One aspect of the group’s work is to define how virus components interact with host proteins to enable virus replication. This work, which employs biochemical, genetic, and imaging approaches, has revealed many details of HIV-1 replication, including the recruitment of host proteins that drive virus particle assembly and budding. The lab is also interested in defining how HIV-1 viral RNA synthesis, splicing, stability, transport, translation, and packaging into virions are regulated, as well as the role of viral components following the entry of HIV-1 particles into target cells. In new work, the team is extending these fundamental studies of virus replication to include the coronaviruses.

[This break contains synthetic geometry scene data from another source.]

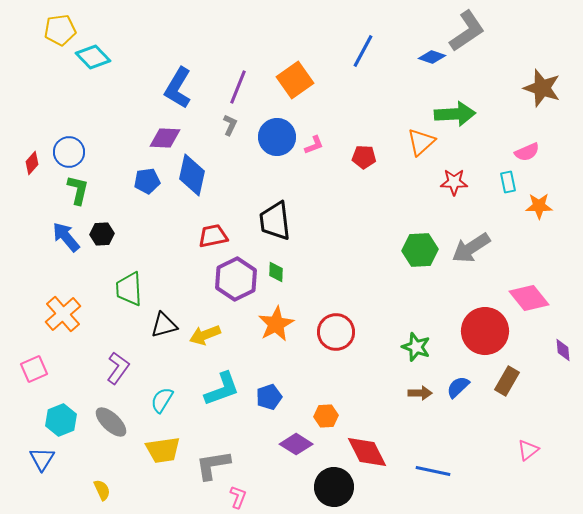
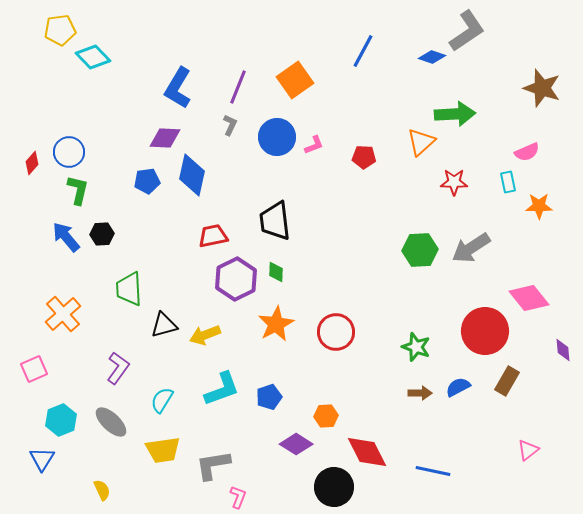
blue semicircle at (458, 387): rotated 15 degrees clockwise
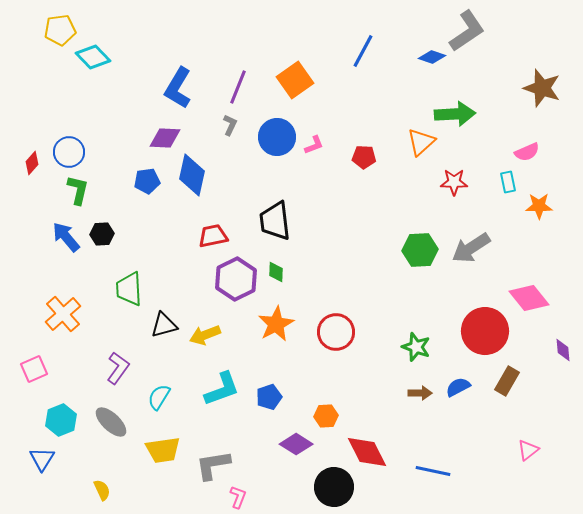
cyan semicircle at (162, 400): moved 3 px left, 3 px up
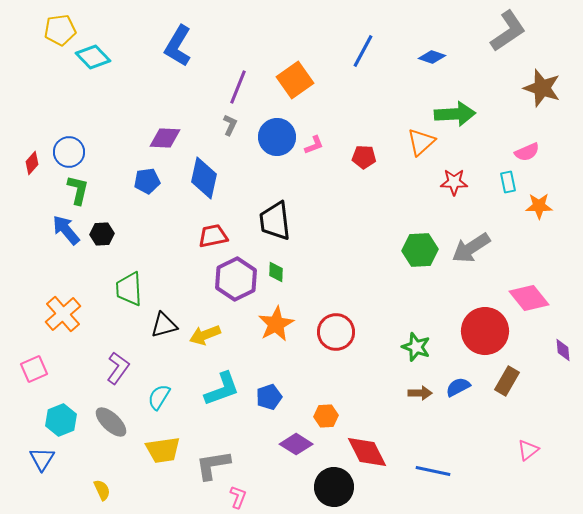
gray L-shape at (467, 31): moved 41 px right
blue L-shape at (178, 88): moved 42 px up
blue diamond at (192, 175): moved 12 px right, 3 px down
blue arrow at (66, 237): moved 7 px up
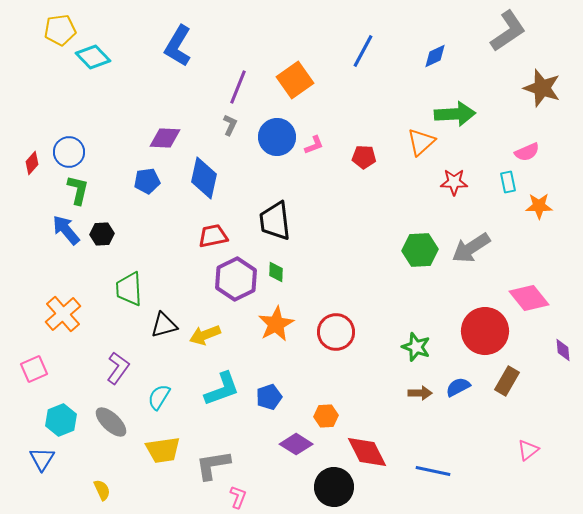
blue diamond at (432, 57): moved 3 px right, 1 px up; rotated 44 degrees counterclockwise
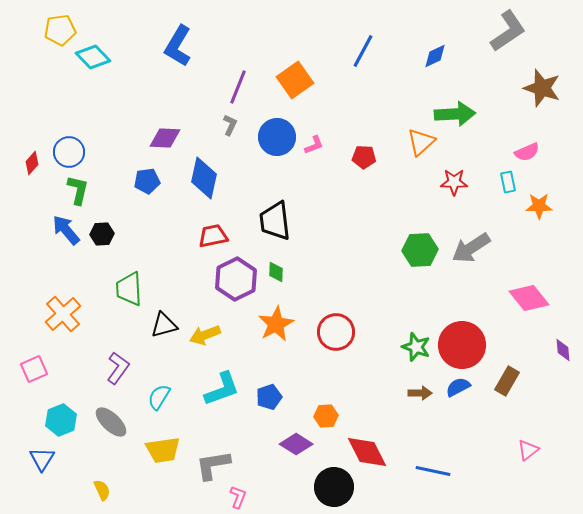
red circle at (485, 331): moved 23 px left, 14 px down
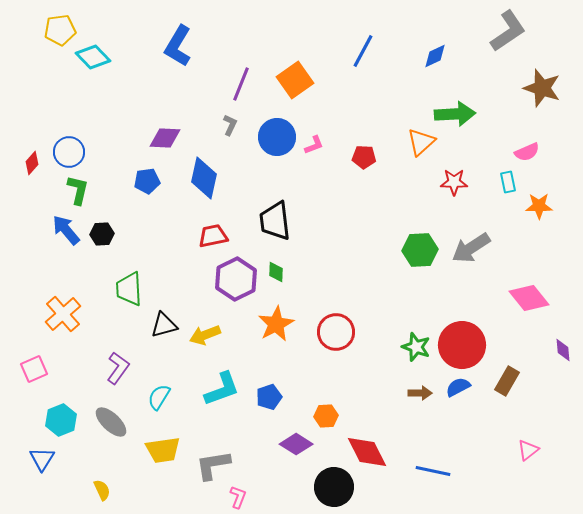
purple line at (238, 87): moved 3 px right, 3 px up
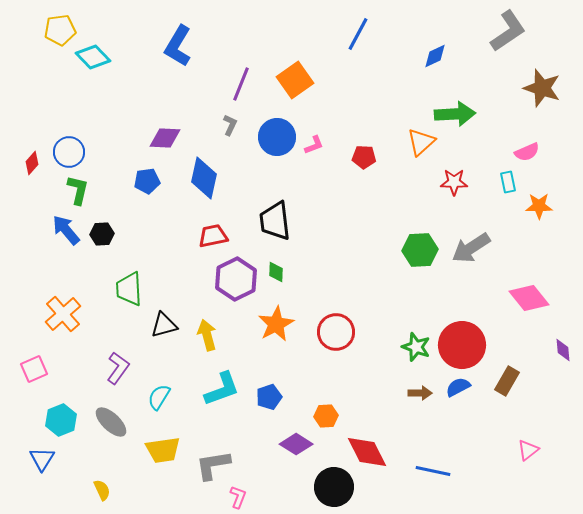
blue line at (363, 51): moved 5 px left, 17 px up
yellow arrow at (205, 335): moved 2 px right; rotated 96 degrees clockwise
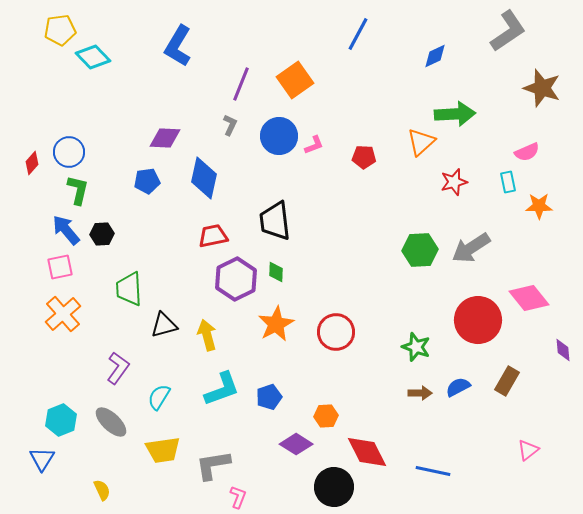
blue circle at (277, 137): moved 2 px right, 1 px up
red star at (454, 182): rotated 16 degrees counterclockwise
red circle at (462, 345): moved 16 px right, 25 px up
pink square at (34, 369): moved 26 px right, 102 px up; rotated 12 degrees clockwise
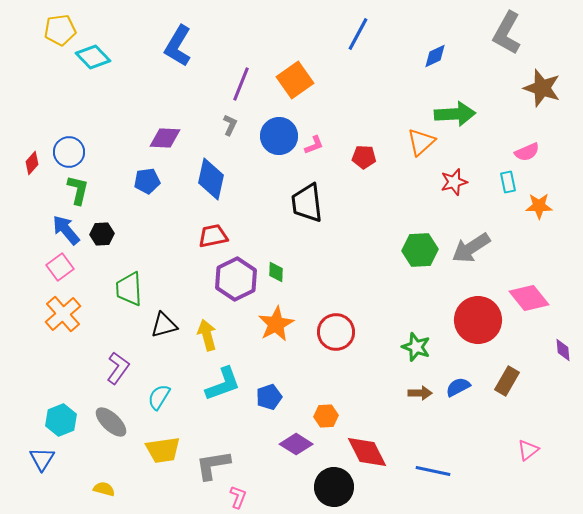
gray L-shape at (508, 31): moved 1 px left, 2 px down; rotated 153 degrees clockwise
blue diamond at (204, 178): moved 7 px right, 1 px down
black trapezoid at (275, 221): moved 32 px right, 18 px up
pink square at (60, 267): rotated 24 degrees counterclockwise
cyan L-shape at (222, 389): moved 1 px right, 5 px up
yellow semicircle at (102, 490): moved 2 px right, 1 px up; rotated 50 degrees counterclockwise
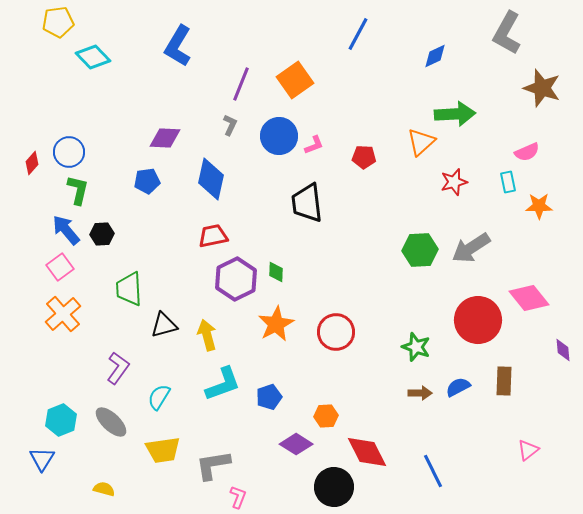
yellow pentagon at (60, 30): moved 2 px left, 8 px up
brown rectangle at (507, 381): moved 3 px left; rotated 28 degrees counterclockwise
blue line at (433, 471): rotated 52 degrees clockwise
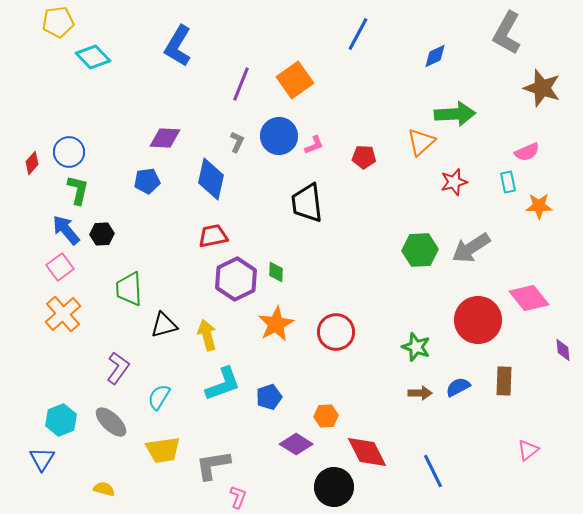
gray L-shape at (230, 125): moved 7 px right, 17 px down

The group has also pioneered the field of “paleovirology,” which explores how ancient viruses impacted the evolution of their hosts. Mammalian genomes contain a fossil record of viral DNA from extinct retroviruses that infected the germ cells of ancient mammalian ancestors, and the lab reconstituted functional viruses and proteins encoded by this ancient viral DNA. They also seek to understand how ancient retroviruses were extinguished, which may give clues about how to combat modern viral infections.

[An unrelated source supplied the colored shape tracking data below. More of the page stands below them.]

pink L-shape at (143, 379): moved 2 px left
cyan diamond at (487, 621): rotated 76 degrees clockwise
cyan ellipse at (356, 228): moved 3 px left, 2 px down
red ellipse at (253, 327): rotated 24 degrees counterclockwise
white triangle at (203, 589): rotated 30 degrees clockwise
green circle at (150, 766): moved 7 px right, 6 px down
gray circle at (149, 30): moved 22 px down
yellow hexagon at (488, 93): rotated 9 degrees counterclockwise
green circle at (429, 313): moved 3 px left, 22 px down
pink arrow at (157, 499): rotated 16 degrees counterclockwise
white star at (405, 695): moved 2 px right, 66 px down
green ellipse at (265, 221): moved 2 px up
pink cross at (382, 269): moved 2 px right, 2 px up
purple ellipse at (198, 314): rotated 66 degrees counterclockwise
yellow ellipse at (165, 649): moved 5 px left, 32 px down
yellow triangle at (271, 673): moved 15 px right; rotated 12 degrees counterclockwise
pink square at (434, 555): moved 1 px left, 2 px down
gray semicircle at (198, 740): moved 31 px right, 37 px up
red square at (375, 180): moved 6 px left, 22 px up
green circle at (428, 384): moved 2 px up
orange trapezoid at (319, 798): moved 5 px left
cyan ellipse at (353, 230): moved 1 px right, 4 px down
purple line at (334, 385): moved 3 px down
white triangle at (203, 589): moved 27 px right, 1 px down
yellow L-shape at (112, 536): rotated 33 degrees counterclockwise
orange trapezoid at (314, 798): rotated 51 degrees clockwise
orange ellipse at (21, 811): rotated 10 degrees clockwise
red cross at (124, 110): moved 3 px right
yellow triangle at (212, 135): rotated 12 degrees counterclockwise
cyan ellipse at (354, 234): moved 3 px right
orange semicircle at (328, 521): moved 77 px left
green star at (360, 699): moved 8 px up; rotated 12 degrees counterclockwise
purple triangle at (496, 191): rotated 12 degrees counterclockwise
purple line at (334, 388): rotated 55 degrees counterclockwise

A major area of interest is the arsenal of host defenses against viruses. Selection pressures imposed by ancient viral infections have shaped an array of intrinsic host defense mechanisms that influence susceptibility to modern viruses such as HIV-1 and SARS-CoV-2. The lab works on several types of intrinsic defenses, some of which are induced by interferons to understand the mechanistic details by which they work. Two such inhibitors, discovered by the lab, include tetherin, which inhibits the release of a wide range of enveloped viruses from the surface of infected cells, and Mx2, which targets the capsid of HIV-1 to inhibit viral entry into the nucleus. Bieniasz and Hatziioannou have shown that species-dependent differences in antiviral proteins are critical determinants of HIV-1 host range, and they have used this information to engineer improved animal models of AIDS virus infection in monkeys. These models are providing testing grounds for new forms of therapy and prevention. The lab is discovering and investigating new types of intrinsic defenses against HIV-1 and coronaviruses and the mechanisms by which they work. For example, the lab recently found that mammalian cells can deplete viral RNA molecules that are recognized as foreign based on their nucleotide composition. They are also conducting a variety of investigations into the nature of antibody immunity to HIV-1 and SARS-CoV-2, including the development of protective vaccines, antibodies, and nanobody therapeutics.

Bieniasz is a faculty member in the David Rockefeller Graduate Program, and the Tri-Institutional M.D.-Ph.D. Program.